Gender prediction from Indian names. The trained model tries to predict the gender of the person given the name of the person. The model has been trained only with Indian names for now.
You need python3.6 and tensorflow 1.8 for running the model.
clone the repo:
git clone https://github.com/mandalbiswadip/genderPrediction.git
cd genderPrediction
Create a virtual environment if you like to work in one and install the requirements:
pip3 install -r requirements.txt
Put the project path in scripts.paths.py
in the HOME
variable. It should look like this:
HOME = "folder/genderPrediction"
Finally, get the prediction with prediction probabilities:
python3 classify.py animesh
>>Gender for animesh: [{'male': 0.92938721, 'female': 0.070612811}]

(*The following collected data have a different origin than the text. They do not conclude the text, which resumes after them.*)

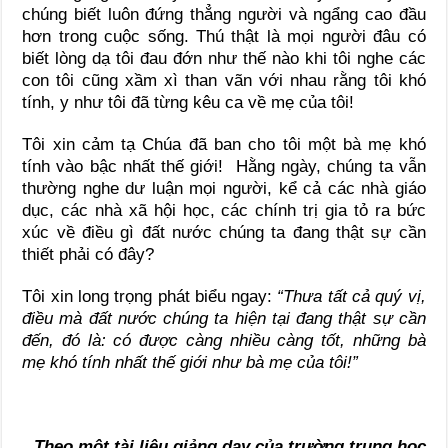
chúng biết luôn đứng thẳng người và ngẩng cao đầu
hơn trong cuộc sống. Thú thật là mọi người đâu có
biết lòng dạ tôi đau đớn như thế nào khi tôi nghe các
con tôi cũng xầm xì than vãn với nhau rằng tôi khó
tính, y như tôi đã từng kêu ca về mẹ của tôi!
Tôi xin cảm tạ Chúa đã ban cho tôi một bà mẹ khó
tính vào bậc nhất thế giới! Hằng ngày, chúng ta vẫn
thường nghe dư luận mọi người, kể cả các nhà giáo
dục, các nhà xã hội học, các chính trị gia tỏ ra bức
xúc về điều gì đất nước chúng ta đang thật sự cần
thiết phải có đây?
Tôi xin long trọng phát biểu ngay:
“Thưa tất cả quý vị,
điều mà đất nước chúng ta hiện tại đang thật sự cần
đến, đó là: có được càng nhiều càng tốt, những bà
mẹ khó tính nhất thế giới như bà mẹ của tôi!”
Theo một tài liệu giảng dạy của trường trung học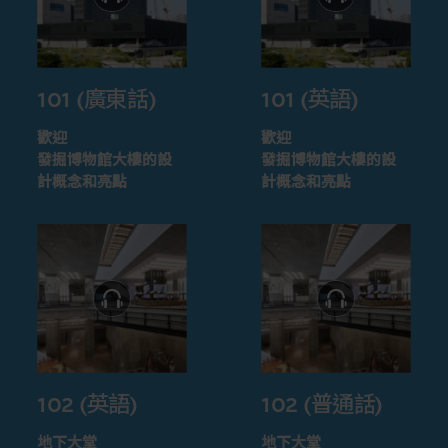
101 (廣東話)
101 (英語)
歡迎
歡迎
發掘博物館大樓的設
發掘博物館大樓的設
計概念和亮點
計概念和亮點
102 (英語)
102 (普通話)
地下大堂
地下大堂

Model description: Character level embedding(One hot embedding) has been used and has been fed to a sequential Recurrent Neural Network(bidirectional). Currently, the model is trained for names with maximum 20 characters.
Sample Results:
For a given name, probability of being the gender 'male' or 'female' predicted by the model.
name: 'biswadip'
{ 'male': 0.9898892, 'female': 0.01011086 }
name: 'Aadarsh'
{ 'male': 0.9724812, 'female': 0.02751883 }
name: 'Maadhav'
{ 'male': 0.97186756, 'female': 0.02813238 }
name: 'Pabitra'
{ 'male': 0.270486, 'female': 0.729514 }
- Migrate to tensorflow 2.0
- remove the limit on maximum characters